Jaret Daniels is director of the Boender Endangered Species Laboratory at the University of Florida. He has written extensively on butterflies and other beneficial insects in such publications as Fine Gardening, American Butterflies and Tropical Lepidoptera. For the past nine years he has worked on the ecology and conservation of several endangered and threatened butterfly species in Florida and the Caribbean, including the Schaus Swallowtail.

Up the Political Ladder
Career Paths in U.S. Politics
Wayne L. Francis and Lawrence W. Kenny
Sage Publications

The authors take a look at the careers of U.S. presidents, showing how they successfully climbed the political ladder after starting at the bottom and working their way up. Also illustrated is the impact of term limits on state legislators — patient, highly selective, and successful moves up the political ladder that have been replaced by early exits from office and riskier challenges for higher office.

The book explains why those who are too liberal or conservative for their party and state are less likely to win statewide races and how distance from the "winning state party position" serves as a key to understanding which senators are reelected and which House members enter and win Senate primaries.

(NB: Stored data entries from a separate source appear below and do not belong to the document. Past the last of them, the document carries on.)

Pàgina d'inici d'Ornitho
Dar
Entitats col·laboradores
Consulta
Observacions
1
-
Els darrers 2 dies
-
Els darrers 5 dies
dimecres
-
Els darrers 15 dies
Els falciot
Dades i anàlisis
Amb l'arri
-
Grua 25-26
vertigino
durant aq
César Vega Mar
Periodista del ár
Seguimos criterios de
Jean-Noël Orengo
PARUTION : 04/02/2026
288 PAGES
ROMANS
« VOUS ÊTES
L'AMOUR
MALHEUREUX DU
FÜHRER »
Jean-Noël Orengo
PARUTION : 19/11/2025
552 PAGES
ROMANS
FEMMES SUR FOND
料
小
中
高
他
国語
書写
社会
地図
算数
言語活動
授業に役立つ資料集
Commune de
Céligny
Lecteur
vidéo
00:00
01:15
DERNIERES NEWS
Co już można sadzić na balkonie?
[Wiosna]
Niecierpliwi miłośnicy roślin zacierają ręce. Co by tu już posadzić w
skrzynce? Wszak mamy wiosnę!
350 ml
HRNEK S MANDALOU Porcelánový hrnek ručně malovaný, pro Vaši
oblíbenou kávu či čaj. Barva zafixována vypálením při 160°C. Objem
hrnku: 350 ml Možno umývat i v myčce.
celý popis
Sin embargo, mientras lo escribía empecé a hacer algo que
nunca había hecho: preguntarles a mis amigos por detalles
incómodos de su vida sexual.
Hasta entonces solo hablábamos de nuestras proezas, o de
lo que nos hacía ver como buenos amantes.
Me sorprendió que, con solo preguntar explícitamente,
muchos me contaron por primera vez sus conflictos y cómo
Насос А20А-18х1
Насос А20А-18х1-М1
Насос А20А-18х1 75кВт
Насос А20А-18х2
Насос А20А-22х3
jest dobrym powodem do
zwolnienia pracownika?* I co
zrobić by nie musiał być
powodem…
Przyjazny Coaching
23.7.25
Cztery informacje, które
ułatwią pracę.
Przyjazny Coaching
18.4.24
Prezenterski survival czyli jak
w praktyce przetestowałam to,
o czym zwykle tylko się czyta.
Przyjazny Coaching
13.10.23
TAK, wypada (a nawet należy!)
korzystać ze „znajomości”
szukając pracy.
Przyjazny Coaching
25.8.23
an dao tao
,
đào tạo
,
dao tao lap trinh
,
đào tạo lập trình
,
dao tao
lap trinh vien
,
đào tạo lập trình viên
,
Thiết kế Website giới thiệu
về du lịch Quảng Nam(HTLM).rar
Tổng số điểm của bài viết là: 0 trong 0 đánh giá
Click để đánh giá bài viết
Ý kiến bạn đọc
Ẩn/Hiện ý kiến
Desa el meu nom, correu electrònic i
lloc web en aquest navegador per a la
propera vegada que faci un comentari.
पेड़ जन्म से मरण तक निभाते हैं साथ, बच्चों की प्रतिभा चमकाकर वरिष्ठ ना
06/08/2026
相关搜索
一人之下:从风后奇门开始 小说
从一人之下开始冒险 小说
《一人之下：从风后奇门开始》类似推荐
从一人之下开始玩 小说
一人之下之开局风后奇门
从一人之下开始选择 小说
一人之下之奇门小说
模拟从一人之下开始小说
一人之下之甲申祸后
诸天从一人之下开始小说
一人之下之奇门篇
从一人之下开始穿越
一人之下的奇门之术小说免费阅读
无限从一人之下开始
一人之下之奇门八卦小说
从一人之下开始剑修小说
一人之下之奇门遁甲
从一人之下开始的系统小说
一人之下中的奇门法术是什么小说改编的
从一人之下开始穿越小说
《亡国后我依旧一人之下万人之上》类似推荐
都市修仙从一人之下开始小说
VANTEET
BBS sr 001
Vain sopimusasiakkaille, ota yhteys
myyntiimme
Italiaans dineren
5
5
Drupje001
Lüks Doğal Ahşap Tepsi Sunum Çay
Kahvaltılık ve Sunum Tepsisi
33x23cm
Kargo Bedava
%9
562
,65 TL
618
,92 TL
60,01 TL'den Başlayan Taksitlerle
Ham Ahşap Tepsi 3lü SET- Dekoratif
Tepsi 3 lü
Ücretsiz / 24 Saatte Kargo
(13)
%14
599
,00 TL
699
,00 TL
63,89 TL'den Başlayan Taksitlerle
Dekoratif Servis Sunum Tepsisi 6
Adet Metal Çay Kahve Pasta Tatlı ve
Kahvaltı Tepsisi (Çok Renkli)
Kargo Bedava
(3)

The authors take readers through theories of ambition and political ladders, selectivity in career decisions, party competition, and upward mobility to explain the backbone of the political system.

Wayne L. Francis is professor emeritus of political science at the University of Florida. He has written six books about American politics and a great number of journal articles for political publications.

Lawrence W. Kenny is professor of economics at the University of Florida, specializing in public choice, political economy and public economics. He has written numerous articles on economics and political science and has coauthored several books about managerial economics.